The syntax is different, but I’m going to say those do the same thing. Does INSERT INGORE use less system resources?

no, INSERT IGNORE attempts to insert all rows, ignoring dupes, whereas the INSERT which has SELECT DISTINCT inserts only the uniques

system resources is of minor concern here, since you are presumably doing this only once

@Rudy, for the benefit of anyone who comes across this thread what performance difference, if any is there between the two solutions?

i would guess that the one with DISTINCT might be slower, because it has to sort the entire table on all columns first, whereas the IGNORE only has to do an index lookup on each row

who do you suppose has some sample data in the requisite two table layouts and might be available to test it for us?

I tried doing both and received this error performing the DUPLICATE query: #2006 - MySQL server has gone away. The chapters table has over 600,000 rows.

Rudy, I understand that the actions are different, but isn’t the outcome still the same? Which method do you recommend?

i would not agonize over which method to use

if one of them failed on me, i’d use the other one in a flash

Excellent, so they DO produce the same result.

I’m working on this on my local Mac, not a web server. It’s a Mac Pro 8 Core with 6 GB RAM. My query results are

Using INSERT IGNORE
Inserted rows: 579653 (Query took 47.4497 sec)

Using DUPLICATE
#2006 - MySQL server has gone away.

I tried this three times and got the same result.
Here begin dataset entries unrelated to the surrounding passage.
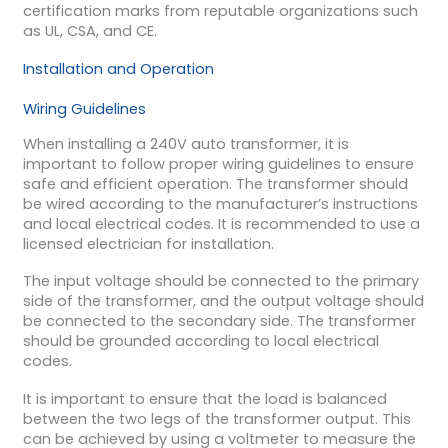
certification marks from reputable organizations such
as UL, CSA, and CE.
Installation and Operation
Wiring Guidelines
When installing a 240V auto transformer, it is
important to follow proper wiring guidelines to ensure
safe and efficient operation. The transformer should
be wired according to the manufacturer’s instructions
and local electrical codes. It is recommended to use a
licensed electrician for installation.
The input voltage should be connected to the primary
side of the transformer, and the output voltage should
be connected to the secondary side. The transformer
should be grounded according to local electrical
codes.
It is important to ensure that the load is balanced
between the two legs of the transformer output. This
can be achieved by using a voltmeter to measure the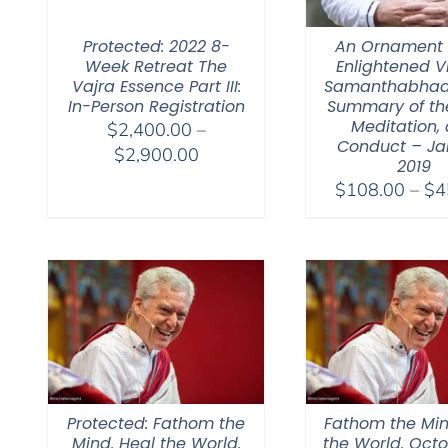
Protected: 2022 8-
An Ornament 
Week Retreat The
Enlightened V
Vajra Essence Part III:
Samanthabhad
In-Person Registration
Summary of th
Meditation,
$
2,400.00
–
Conduct – Ja
Price
$
2,900.00
2019
range:
$
108.00
–
$
4
$2,400.00
through
$2,900.00
Protected: Fathom the
Fathom the Min
Mind. Heal the World.
the World. Octo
Use INSERT IGNORE. :slight_smile:

Thanks Rudy!

Not necessarily. You might have multiple records with the same mov_id and chapter_num, but have different titles. Distinct sees those as distinct rows. An error would be thrown when you try to insert them because your new table only has a unique constraint on mov_id and chapter_num.

This probably isn’t the case in your dataset though.